Shell looks to sell Geelong refinery in Australia
By ROSS KELLY
SYDNEY -- Royal Dutch Shell said it plans to sell its only oil refinery in Australia, as the local industry struggles to compete with low-cost operators in Asia.
The number of refineries in Australia has dwindled in recent years as vast new processing facilities have sprung up in India, Singapore and elsewhere in the region, producing products such as gasoline, jet fuel and motor oil more cheaply.
The Anglo-Dutch oil company said Thursday it may convert its refinery in Geelong to a fuel import terminal if it can't find a buyer. The plant, near the country's second-most populous city, Melbourne, currently supplies about half of Victoria state's fuel. It employs about 450 staff, plus between 100 and 150 contractors.
Shell has hired Bank of America Merrill Lynch to assist with the sale process, which it expects to complete by the end of next year.
Last year, the company converted a refinery in the commercial capital, Sydney, to an import terminal.
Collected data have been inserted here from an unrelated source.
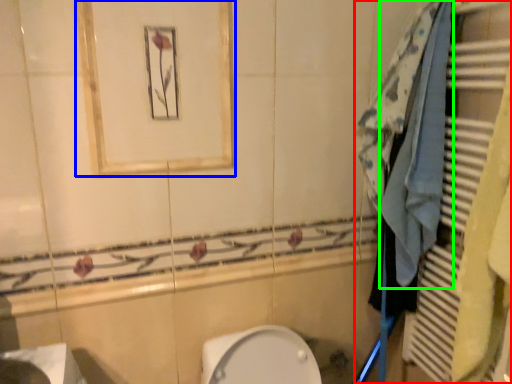 Question: Which object is the closest to the closet (highlighted by a red box)? Choose among these: medicine cabinet (highlighted by a blue box) or bath towel (highlighted by a green box).

Choices:
 (A) medicine cabinet
 (B) bath towel

Answer: (B) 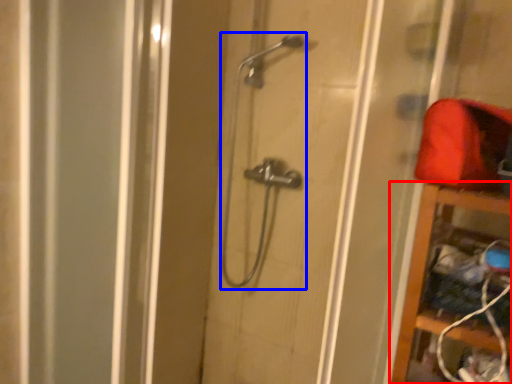 Question: Which point is closer to the camera, cabinet (highlighted by a red box) or shower (highlighted by a blue box)?

Choices:
 (A) cabinet
 (B) shower

Answer: (A) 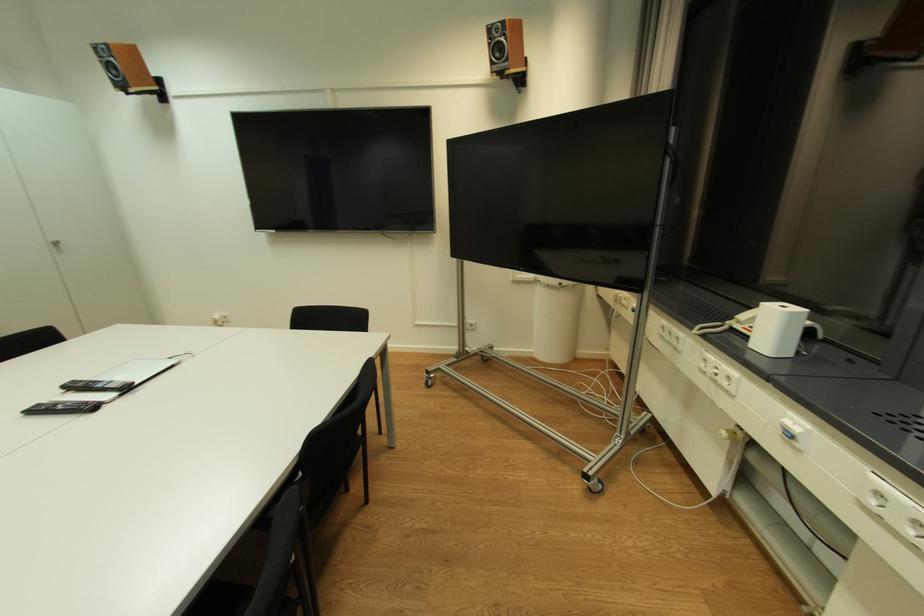 What do you see at coordinates (555, 318) in the screenshot? I see `the white trash can` at bounding box center [555, 318].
Caltex Australia, half-owned by Chevron, plans to make a similar conversion to its Sydney refinery next year.
The Geelong plant is larger than Shell's former Sydney operation, producing up to 120,000 bpd of crude oil. It can process cheaper types of crude and also makes a larger range of products including solvents, high-octane gasoline and bitumen, potentially making it a more attractive sale target.
"Every refinery in Australia is different," said Andrew Smith, the head of Shell Australia's refining unit. He declined to comment on whether the refinery is profitable, or if it has attracted any early buyer interest.
Among the handful of remaining refineries in Australia, Caltex has another plant in Brisbane, BP owns refineries in Perth and Brisbane, and ExxonMobil has a refinery in Melbourne.